Our FCG sort of does this bobbleheaded sway back - meaning her head leans way back when the arms are going up.

Is it purely trial and error - or can someone provide some basic hints on properly stringing up the fcg to the pullys and motor?

Thanks!


----------



## jrzmac (Aug 22, 2006)

in the frame you built, are the arms pointing forward? if so they should be pointing back. we had this discussion last year and found out a lot of us has this backwards also.


----------



## edwood saucer (Aug 21, 2006)

Wow that was easy and looks great now... Thanks!


----------



## jrzmac (Aug 22, 2006)

should go straight up and down now right !!!!! if you go buy "kick the fogs" how to, his arm's are forward. 
 
The original has it right though


----------



## edwood saucer (Aug 21, 2006)

You know what - once I hung them - I wasnt following any pictures - just sort of eyed the strings - it was only after bending the arms back per your post did she work right.
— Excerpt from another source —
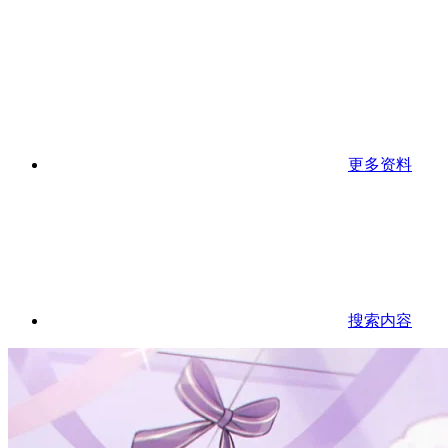
更多资料
搜索内容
Once I got this done - I realized I probably spent $100 on the thing.


----------



## HibLaGrande (Sep 25, 2005)

I did mine by trial and error. it all depends on arm length and sting. my pully arms are out at about 45° angles. It took almost as long to get it weighted and moving right as it did to build it.


----------



## edwood saucer (Aug 21, 2006)

When you said weighted and moving right, Hib, what are some of the things you did?

Mine still moves sort of herky jerky... one thing I'm going to do is replace the fender washer with the screen door roller.

Also - Mine line kept catching until I bent the arm attached to the motor down a bit.


----------



## HibLaGrande (Sep 25, 2005)

I have a counter balance weight that hooks to the head and runs out the back. you can see the ziploc bag with a D battery and other stuff hanging in the background. also fishing weights are in each hand. the big weight helps with lifting the body. and the weights in the hands help the arms to teeter totter. weight in the left hand helps raise right hand and visa-versa while helping lift the body as well.


----------



## Richie (Jan 4, 2007)

Damn, that's a very nice looking skeleton. I should have purchased a couple of those.


----------



## edwood saucer (Aug 21, 2006)

Not discounting the work at all - but isn't that a corpsified blucky? If so Richie - you can find them in stores and modify it to look really cool yourself.


----------



## HibLaGrande (Sep 25, 2005)

yep, its a worked over blucky body and arms, bucky hands and a styrofoam skull from Big-Lots. it's heavy and the wiper motor barely has enough butt , at low speeed, to run it even with the dc motor controler.


----------